When it comes to fantasy, the magic system is often very central. If not to the plot itself the options available to characters often rely on rules and restrictions of their magic systems. There are two main types of ways (and many points between those two) authors handle those limitations to their characters. One is by having a rigorous magic system with it’s own internally consistent rules. It in essence becomes another type of technology that gives predictable outcomes if one takes specific steps to achieve them. The other is magic more as mystery or a story device. If you treat it this way it seems like a capricious force that achieves things without the reader or character being able to know why, or the character being able to replicate the same effect again.
A lot of older fantasy fiction and myths occur like the later description. Magic in stories was a way to have the mysterious or even frightening happen. Those that could use it would be rare, and follow more the paths of a mythological hero than anything else. Early fantasy fiction followed this. For example Gandalf as a wizard does very little that the modern day would consider “magical” in the Lord of the Rings.
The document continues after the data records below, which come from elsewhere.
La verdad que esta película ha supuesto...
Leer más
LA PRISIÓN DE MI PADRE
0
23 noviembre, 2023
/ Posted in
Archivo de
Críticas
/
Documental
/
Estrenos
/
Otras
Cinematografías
He fights with his sword more than anything else, and most of his wizard abilities were small, illusory, or using obscure lore. He could however suddenly do things completely unexpected and not foreshadowed, like essentially coming back from the dead. Even greek and norse gods seemed to only have the abilities that fit the needs of the specific tales they were in. The one exception to this was at times magic items would do the same things every time, whether it be a ring of invisibility or a spear that causes thrones to sprout out of it’s target.
Modern fantasy seems to be more informed by the fact that many of its readers have been role playing gamers, or played video games or other media which are influenced by specific rules. There is still some leeway for surprise effects, like letting a character have fire magic without codifying each and every use of this before it happens. Then the mage who normally throws fireballs at its enemy can summon a firestorm and go unconscious from the fire during he final battle (or even burn themselves up) without it seeming “deus ex machine” or to occur by fiat. Some authors (such as Brandon Sanderson) might add appendixes so you know exactly the limitations and abilities of each “branch” of fantastical powers available.
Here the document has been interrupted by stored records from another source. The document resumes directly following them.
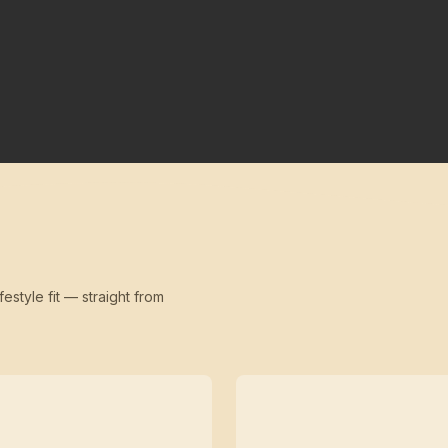
festyle fit — straight from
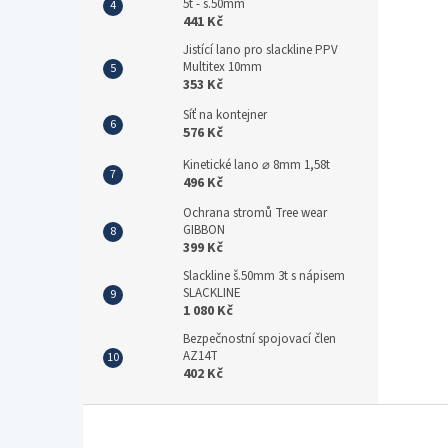
5t - š.50mm
441 Kč
Jistící lano pro slackline PPV
Multitex 10mm
353 Kč
Síť na kontejner
576 Kč
Kinetické lano ⌀ 8mm 1,58t
496 Kč
Ochrana stromů Tree wear
GIBBON
399 Kč
Slackline š.50mm 3t s nápisem
SLACKLINE
1 080 Kč
Bezpečnostní spojovací člen
AZ14T
402 Kč
Z
á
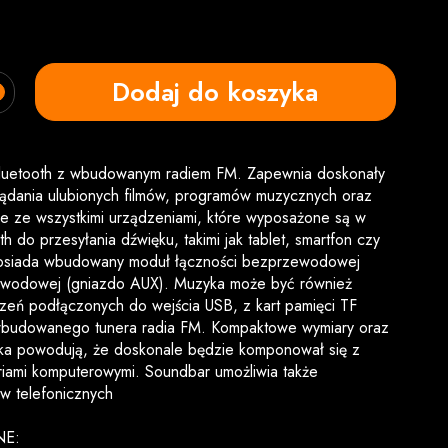
Dodaj do koszyka
Bluetooth z wbudowanym radiem FM. Zapewnia doskonały
ądania ulubionych filmów, programów muzycznych oraz
je ze wszystkimi urządzeniami, które wyposażone są w
h do przesyłania dźwięku, takimi jak tablet, smartfon czy
posiada wbudowany moduł łączności bezprzewodowej
ewodowej (gniazdo AUX). Muzyka może być również
zeń podłączonych do wejścia USB, z kart pamięci TF
wbudowanego tunera radia FM. Kompaktowe wymiary oraz
yka powodują, że doskonale będzie komponował się z
riami komputerowymi. Soundbar umożliwia także
 telefonicznych
NE:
Whichever you choose, it’s best to stick to one of them, or whatever place you decided in between, the whole series. If people can use their abilitiesonly in certain logical ways most of the times, but at key story climax times unexpected capricious things happen it can leave a reader feeling frustrated.
The mysterious version is best if you want the characters themselves and most of the denizens of their world afraid or awed by magic. If almost no one knows how it works then it gives a feeling of amazement when it does show, or if it works differently every time even those using it cannot rely on it for they do not know what effects will happen when they use it. Many dark fantasies like Game of Thrones and Chronicles of Covenant make magic either rare or capricious, so that no one relies on it for they never know what outcomes will happen. If a main character uses it even they should be afraid to use those abilities for dark consequences may happen.
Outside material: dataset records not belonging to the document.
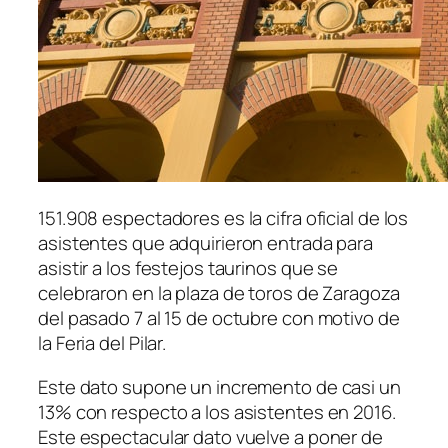
151.908 espectadores es la cifra oficial de los
asistentes que adquirieron entrada para
asistir a los festejos taurinos que se
celebraron en la plaza de toros de Zaragoza
del pasado 7 al 15 de octubre con motivo de
la Feria del Pilar.
Este dato supone un incremento de casi un
13% con respecto a los asistentes en 2016.
Este espectacular dato vuelve a poner de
Those that want to build a world different but similar enough to our own will often choose to have their magic systems following laws our minds can understand. As stated before this is common to those who come to fantasy from genres outside of older literature (comics, video and role playing games, similarities to some sciences, etc) often expect it. In these worlds magic is less a taboo dark force than it is a consistent tool that just could not exist in our own universe. This is a great system to use when also crating world with culture or flavors like our own (something that feels Victorian, renaissance Italian, ancient Celtic), etc sicne our minds accept it in the same way we would accept a weapon or other tool a culture uses that we do not.
Poll:
What is your preference for magic systems in your fantasy literature?
1)Open and unreliable
2)Defined and methodical
3)Whatever works for the book it is in since as long as it is consistent.
4)Don’t care at all.
Book Update:
I am probably about 60% through the first draft of Rise From the Sun Below, the second Allmother’s Fire book. In the conceptual stage I am deciding what series to do next, between two different series, and a standalone book idea.
World Info:
Bodies of water are an interesting thing in this universe. There are no oceans, so most water is confined to well spots or occasionally canals and streams. Streams do go off the island, but instead of falling down into the Sun Below they careen back to the under portions of the island and then go back into the steams and different points. If one wanted to they could try to pilot a small boat of the side of an island, but no knows if they would make it back up the island again, or careen down into the sun below.
A few islands actually have large lakes, and this is the closest anyone in the universe has to Oceans. There are tales of islands that have lakes large enough to be similar to our Oceans, yet no one has ever been able to map how to go there, so it may just be a tale. It is certainly spoken of in the past of lakes large enough to be Oceans, and if this is not true then it is curious why airships looks almost exactly like ships that in our world would cross the Oceans. Some whisper that this is just one more mystery suppressed by the Allmother’s church.